Um diagnóstico que, em certa medida, parece ser compartilhado pelos redatores das DCN quando afirmam que “um dos princípios que orientam as sociedades contemporâneas é a imprevisibilidade. As sociedades abertas não têm os caminhos traçados por um percurso inflexível e estável”.12 A despeito dessa imagem um tanto caricatural - pois a estabilidade de referências simbólicas e de experiências comuns que configuram uma tradição não elimina conflitos de interpretações acerca de seus significados e implicações -, é impossível não reconhecer que o ritmo moderno de transformações técnicas e culturais imprimiu uma crescente instabilidade na relação dos homens com o mundo em que habitam. Se nas sociedades tradicionais os homens se concebiam como “transeuntes” cuja vida escoava em meio a uma paisagem que era percebida como estável e portadora de um sólido legado de sabedoria (Cf. Fourquin, 198), com o advento do “progresso” como modo de vida e representação temporal, o mundo herdado do passado se desfaz diante de seus olhos em um ritmo crescente de aceleração.

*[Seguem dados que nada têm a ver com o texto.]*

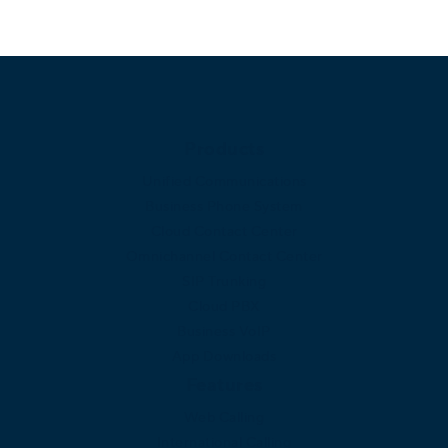
Products
Unified Communications
Business Phone System
Cloud Contact Center
Omnichannel Contact Center
SIP Trunking
Cloud PBX
Business VoIP
App Downloads
Features
Web Calling
International Calling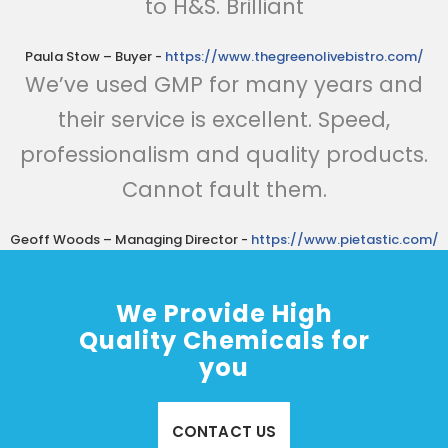
to H&S. Brilliant
Paula Stow – Buyer
-
https://www.thegreenolivebistro.com/
We’ve used GMP for many years and
their service is excellent. Speed,
professionalism and quality products.
Cannot fault them.
Geoff Woods – Managing Director
-
https://www.pietastic.com/
We Provide High
Quality Chemicals for
you
CONTACT US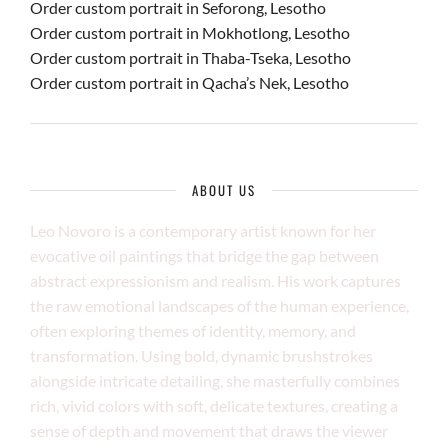
Order custom portrait in Seforong, Lesotho
Order custom portrait in Mokhotlong, Lesotho
Order custom portrait in Thaba-Tseka, Lesotho
Order custom portrait in Qacha’s Nek, Lesotho
ABOUT US
Leo Novoro is a contemporary artist known for her
evocative oil paintings that bridge the gap between
abstract expressionism and realism. His work captures
the raw emotional landscapes of the human experience,
often exploring themes of identity, memory, and
transformation. Using bold, dynamic brushstrokes
alongside intricate detailing, she masterfully combines
rich, vivid colors with soft, delicate textures, creating a
sense of depth and movement that draws the viewer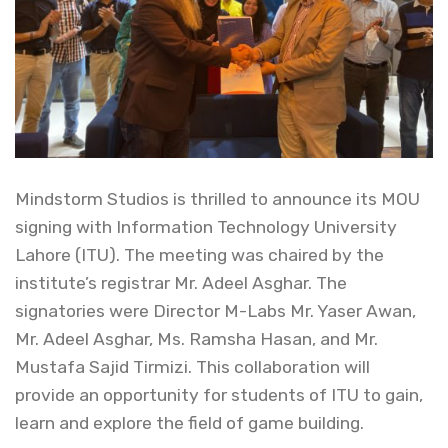
Mindstorm Studios is thrilled to announce its MOU
signing with Information Technology University
Lahore (ITU). The meeting was chaired by the
institute’s registrar Mr. Adeel Asghar. The
signatories were Director M-Labs Mr. Yaser Awan,
Mr. Adeel Asghar, Ms. Ramsha Hasan, and Mr.
Mustafa Sajid Tirmizi. This collaboration will
provide an opportunity for students of ITU to gain,
learn and explore the field of game building.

Em face de um quadro como esse, que princípios axiológicos poderiam inspirar diretrizes curriculares que sejam, a um só tempo, capazes de conferir inteligibilidade ao mundo e sentido ao percurso que os jovens nele tecem ao longo de suas existências? Sem a estabilidade de uma cultura que se enraíze no tempo, que papel pode ocupar a figura de um professor historicamente identificado com a iniciação de seus alunos em modos de pensamento e de conduta que se encontram inscritos nos próprios padrões e procedimentos das disciplinas e práticas escolares? Estariam esses profissionais destinados a “deixar de ser transmissores de conhecimentos para serem mediadores e facilitadores da aquisição de conhecimentos”,13 como propõem as DCN? E, se assim o for, em que medida ainda se pode pensar a escola como uma instituição que opera o vínculo entre o passado e o futuro, emprestando durabilidade às realizações históricas de uma cultura? Se “o mundo comum transcende a duração de nossa vida tanto no passado como no futuro”, como afirma Arendt, se ele nos vincula “não só com aqueles que vivem conosco, mas também com aqueles que aqui estiveram antes e com aqueles que virão depois de nós”, como lhe conferir durabilidade senão pela transmissão intergeracional de um legado de realizações que escolhemos salvar da ruína do tempo que a tudo consome?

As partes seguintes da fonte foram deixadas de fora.